**Task brief**
Whenever a line in the records below holds the string "Platz", copy it out.

[Given data — start]

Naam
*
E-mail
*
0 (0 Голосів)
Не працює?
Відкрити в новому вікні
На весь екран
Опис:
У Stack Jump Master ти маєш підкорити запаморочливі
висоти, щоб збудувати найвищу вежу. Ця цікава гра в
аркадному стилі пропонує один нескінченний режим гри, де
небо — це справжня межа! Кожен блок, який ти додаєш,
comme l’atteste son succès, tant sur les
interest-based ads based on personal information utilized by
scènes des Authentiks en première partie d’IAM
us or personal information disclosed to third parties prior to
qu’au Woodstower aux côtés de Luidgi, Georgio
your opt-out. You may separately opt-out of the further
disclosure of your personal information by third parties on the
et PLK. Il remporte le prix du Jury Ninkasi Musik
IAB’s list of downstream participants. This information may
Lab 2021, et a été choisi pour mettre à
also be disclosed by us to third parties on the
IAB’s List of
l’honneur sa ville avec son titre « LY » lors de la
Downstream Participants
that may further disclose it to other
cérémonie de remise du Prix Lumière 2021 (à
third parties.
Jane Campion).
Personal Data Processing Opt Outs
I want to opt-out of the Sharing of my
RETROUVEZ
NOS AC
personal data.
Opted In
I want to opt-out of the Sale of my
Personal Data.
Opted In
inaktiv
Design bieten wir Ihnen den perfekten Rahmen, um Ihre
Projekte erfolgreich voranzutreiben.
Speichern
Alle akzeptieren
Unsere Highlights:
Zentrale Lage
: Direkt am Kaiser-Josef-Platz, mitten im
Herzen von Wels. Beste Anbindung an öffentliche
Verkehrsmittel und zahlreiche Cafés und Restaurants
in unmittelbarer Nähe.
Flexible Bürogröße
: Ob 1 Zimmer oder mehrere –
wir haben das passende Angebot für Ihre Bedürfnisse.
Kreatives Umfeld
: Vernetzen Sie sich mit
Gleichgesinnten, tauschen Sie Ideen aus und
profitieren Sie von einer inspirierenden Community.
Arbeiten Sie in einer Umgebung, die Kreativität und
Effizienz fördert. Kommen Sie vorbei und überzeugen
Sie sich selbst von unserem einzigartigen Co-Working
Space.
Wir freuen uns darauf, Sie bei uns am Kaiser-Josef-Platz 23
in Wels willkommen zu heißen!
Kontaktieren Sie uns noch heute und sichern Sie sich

[Given data — finish]

**Answer space**
: Direkt am Kaiser-Josef-Platz, mitten im
Wir freuen uns darauf, Sie bei uns am Kaiser-Josef-Platz 23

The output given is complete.